Vay be!
Ne çabuk geçti onca yıl.
Daha dün 2009’du.
2014 Mart’ına ne kaldı şunun şurasında?
Ekim, Kasım, Aralık, Ocak, Şubat ve Mart.
1-2-3-4-5 ardından 6.
Mart’ta mart karı da yağar ya hani.
Kazma kürek bıraktırmaz vallahi yaktırır da yaktırır.
Adı üstünde mart karı.
Buz!
Keskin.
Hasta da eder…
Mart’a beş kala, 2009 ile bugün arasındaki danslara bir bakmalı.
2009’da koltuk nasıl ele geçti?
Koltuğa oturanların yanında kim/kimler vardı?

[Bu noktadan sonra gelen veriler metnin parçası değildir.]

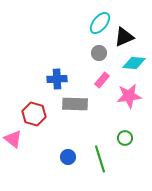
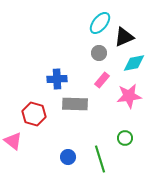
cyan diamond: rotated 15 degrees counterclockwise
pink triangle: moved 2 px down
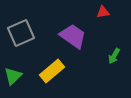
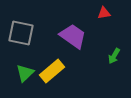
red triangle: moved 1 px right, 1 px down
gray square: rotated 36 degrees clockwise
green triangle: moved 12 px right, 3 px up
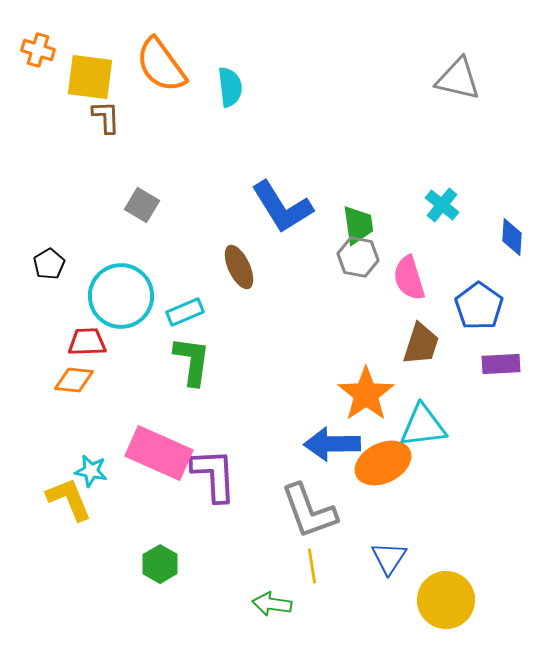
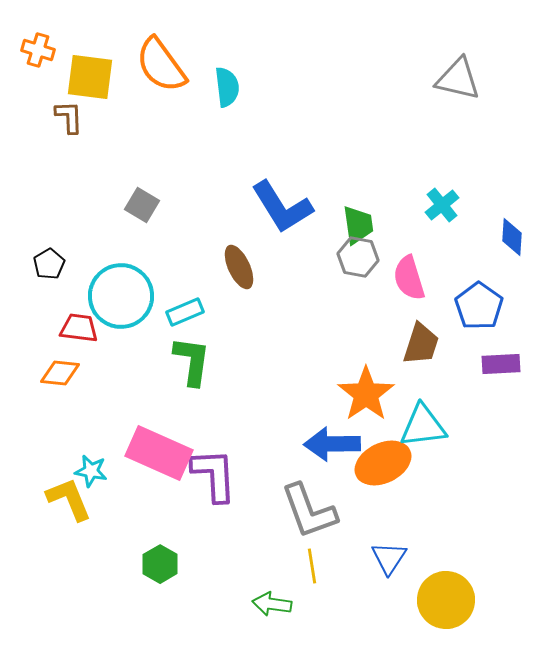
cyan semicircle: moved 3 px left
brown L-shape: moved 37 px left
cyan cross: rotated 12 degrees clockwise
red trapezoid: moved 8 px left, 14 px up; rotated 9 degrees clockwise
orange diamond: moved 14 px left, 7 px up
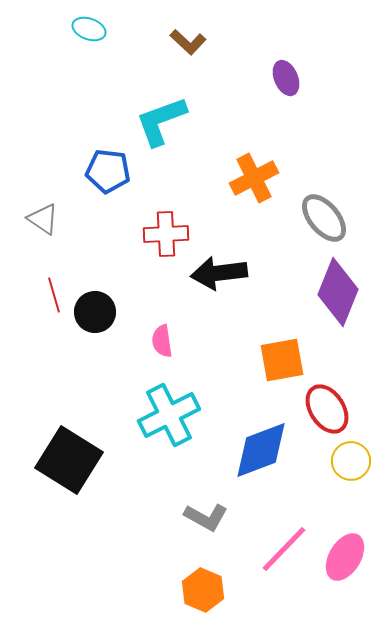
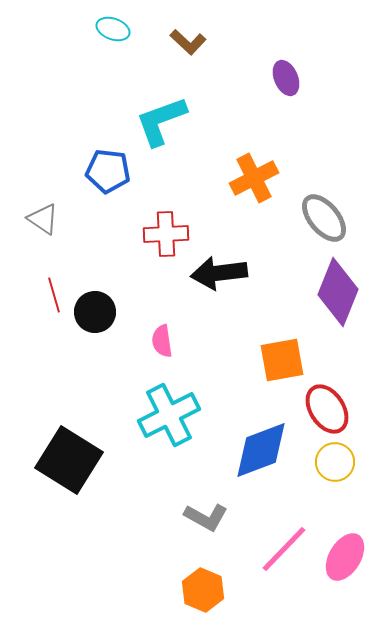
cyan ellipse: moved 24 px right
yellow circle: moved 16 px left, 1 px down
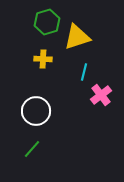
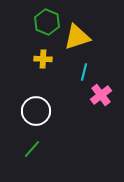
green hexagon: rotated 20 degrees counterclockwise
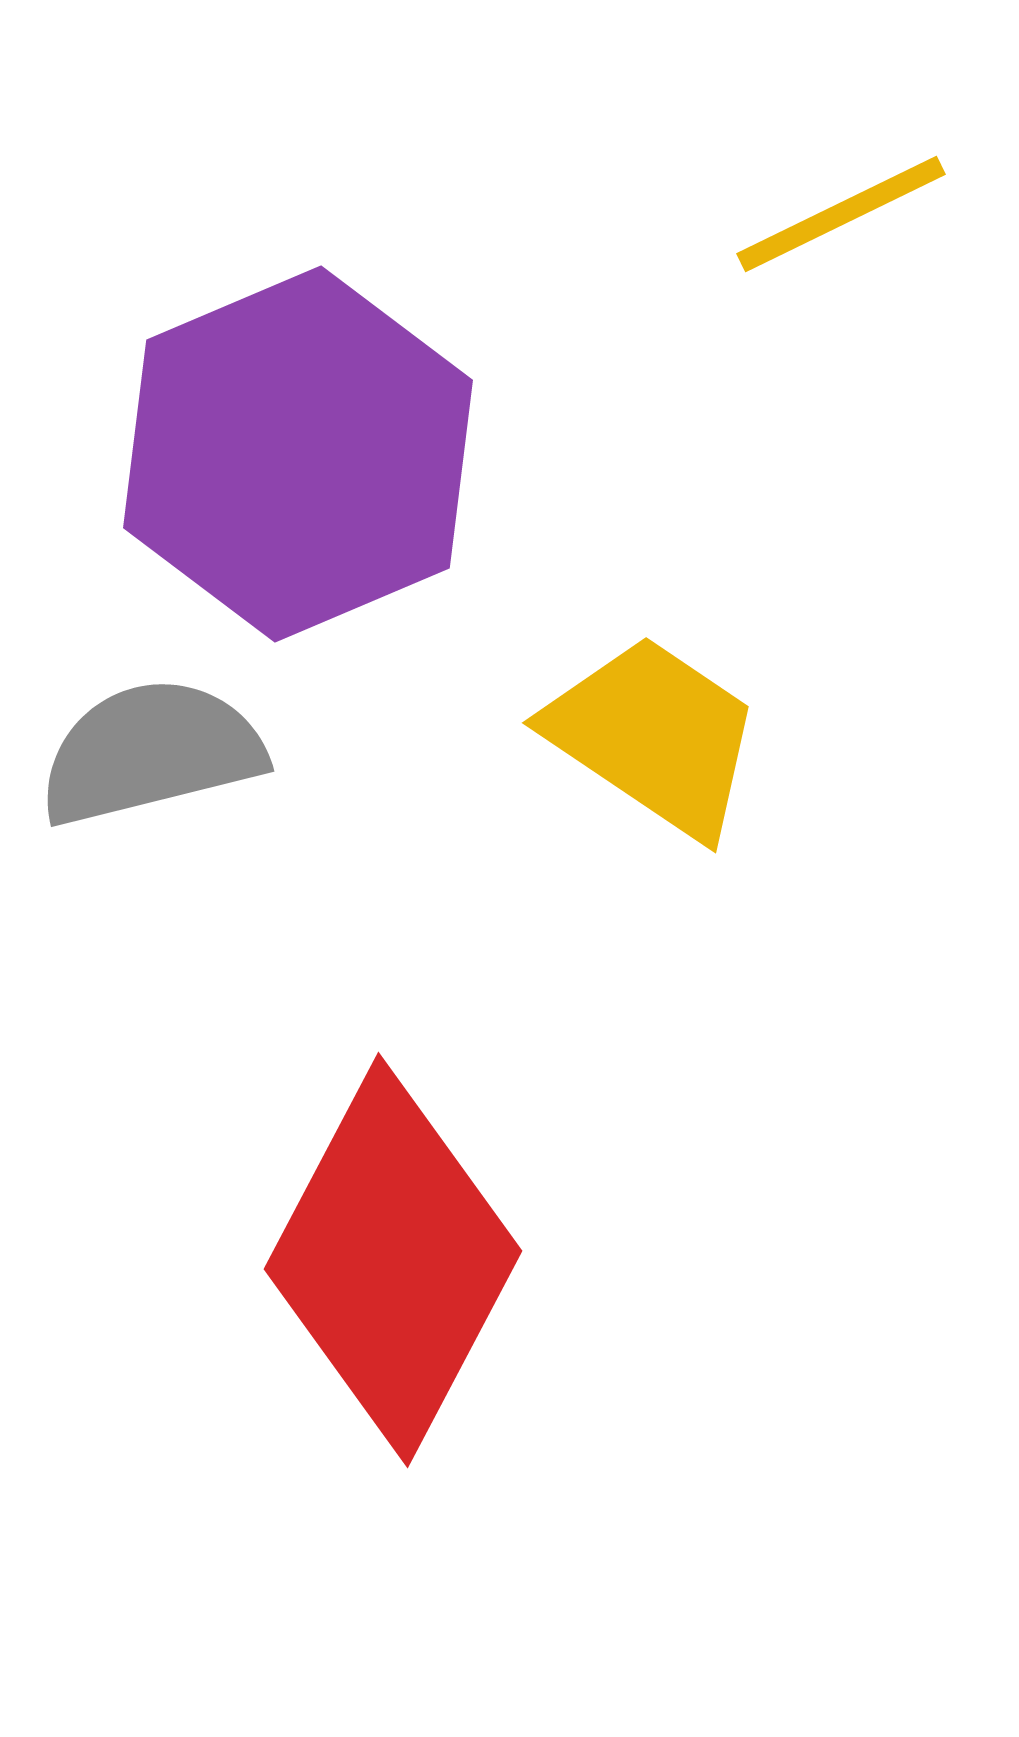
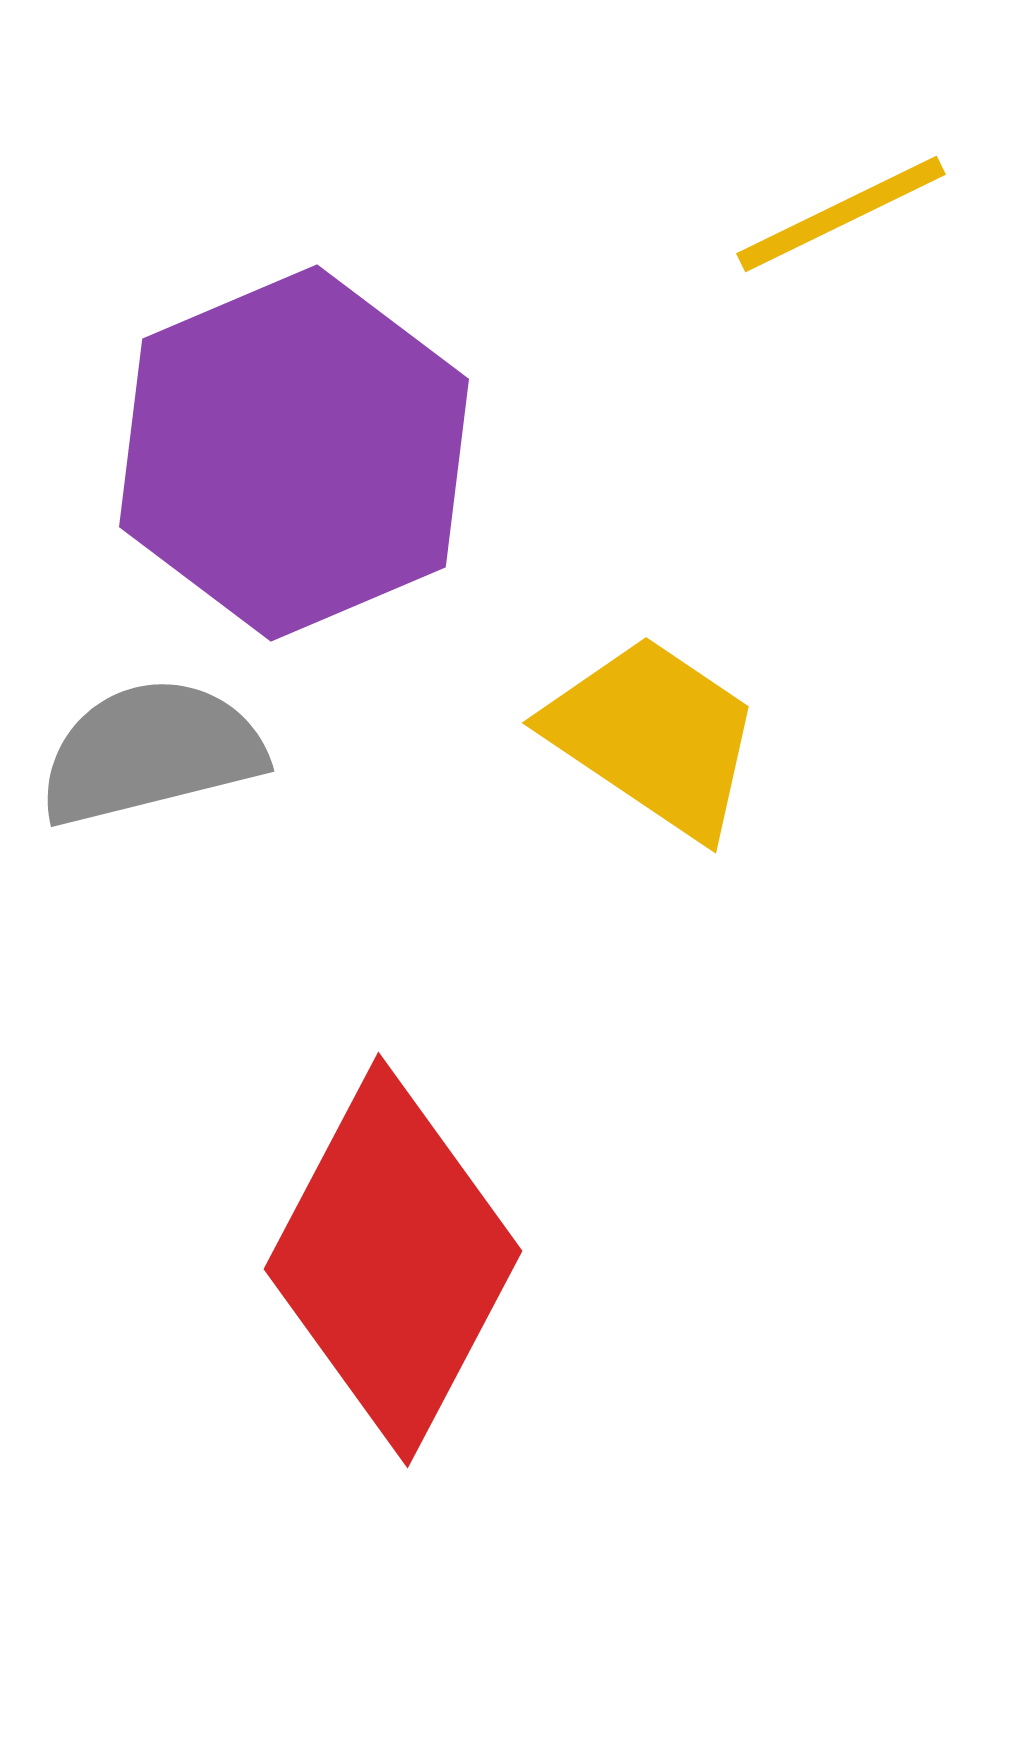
purple hexagon: moved 4 px left, 1 px up
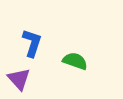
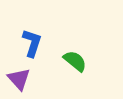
green semicircle: rotated 20 degrees clockwise
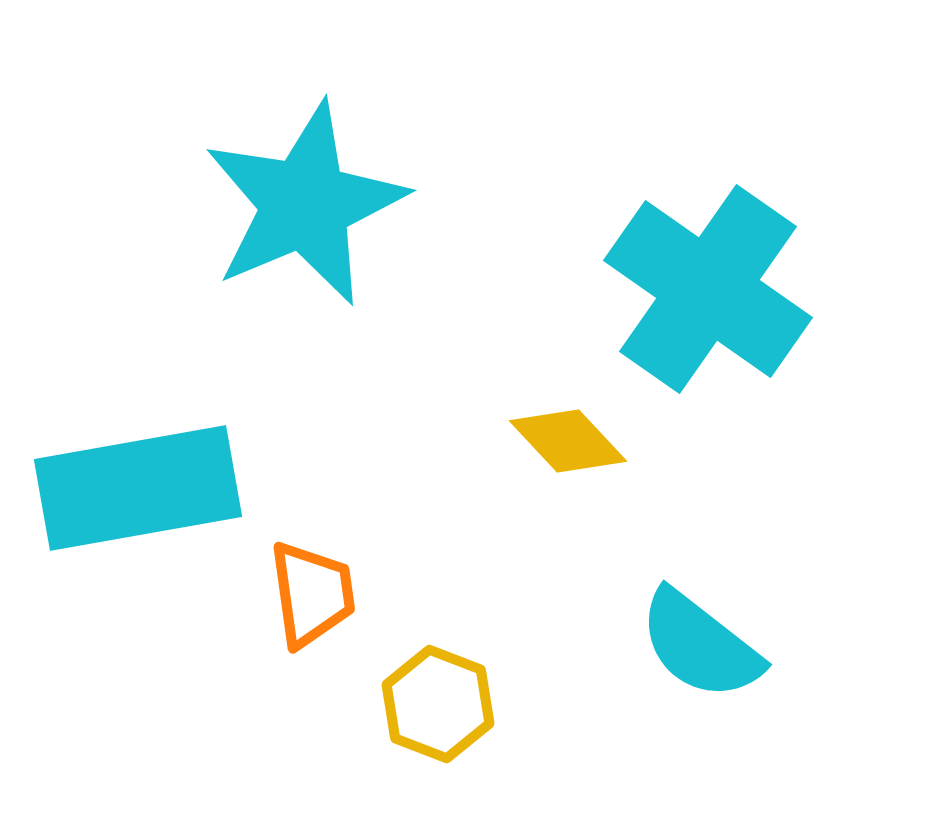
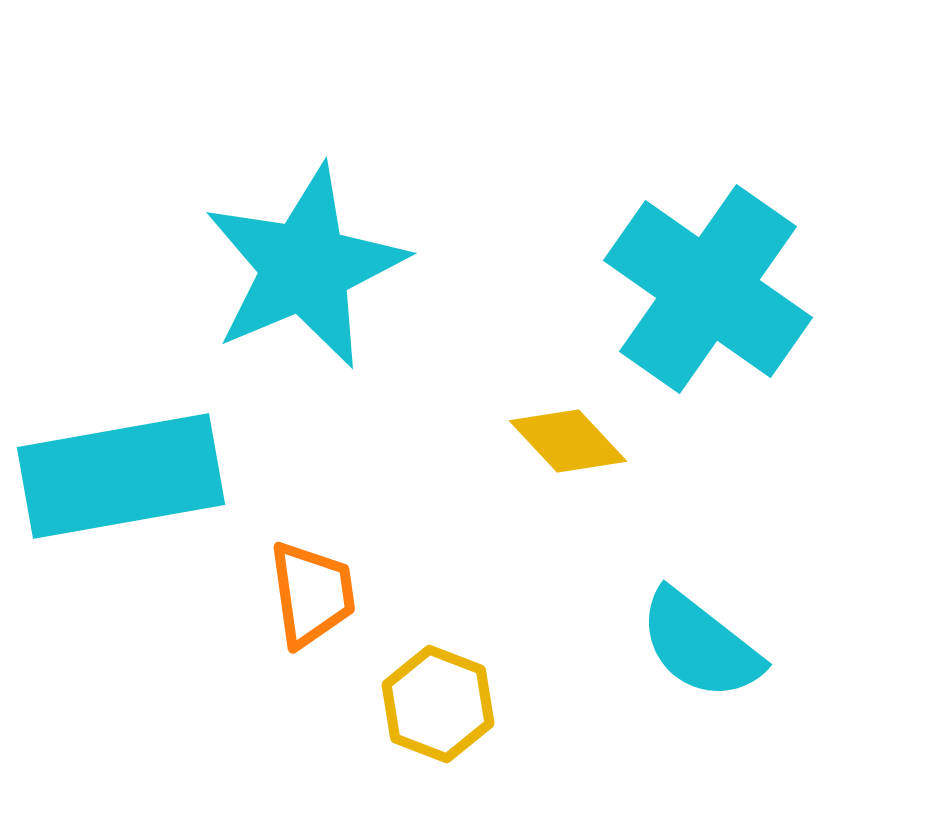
cyan star: moved 63 px down
cyan rectangle: moved 17 px left, 12 px up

Zafere ulaşırken gönül dostları neler yaptı?
Ya çelme takanlar kim/kimlerdi?
Hatırlamalı.
Ve düşünmeli!
Koltuk öncesi ile koltuk sonrası genelde farklıdır.
Vefanın özünde bulunup da nankörlüğü kapıdan içeri koymayanlar için önce sonrasında bozukluk yoktur.
Çünkü orada insan gibi insan karakteristik özellikler bulunduğundan “ihanet” dans edememiştir.
Saygınlıktır elbette bunun adı.
Tabi ki genelleme içinde ise “ayıplar” yarıştadır.
Koltuğu ele geçirdikten sonra emek verenler dışlanıp öne çıkan dalkavuk takımı “padişahım öldü yaşasın yeni padişah” diyerek kontrolü ele aldığı için duruşta yamukluk başlar.
Çünkü…
İnsan gibi dolaşanların gerçek yüzlerini ortaya çıkaran para, makam ve alkol denen araçlar düşürür sahte maskeleri.
Mart ayı dert ayıdır.
Değişimdir.
Yeniliktir.
Temizliktir.
Hatta budama mevsiminin ilk selamıdır.
Çürükleri temizleyerek güç kazanır doğa.
Bireyler.
Kimlikler…
Mart’a ne kaldı?
Bir, iki, üç, dört, beş ve altı kere altı!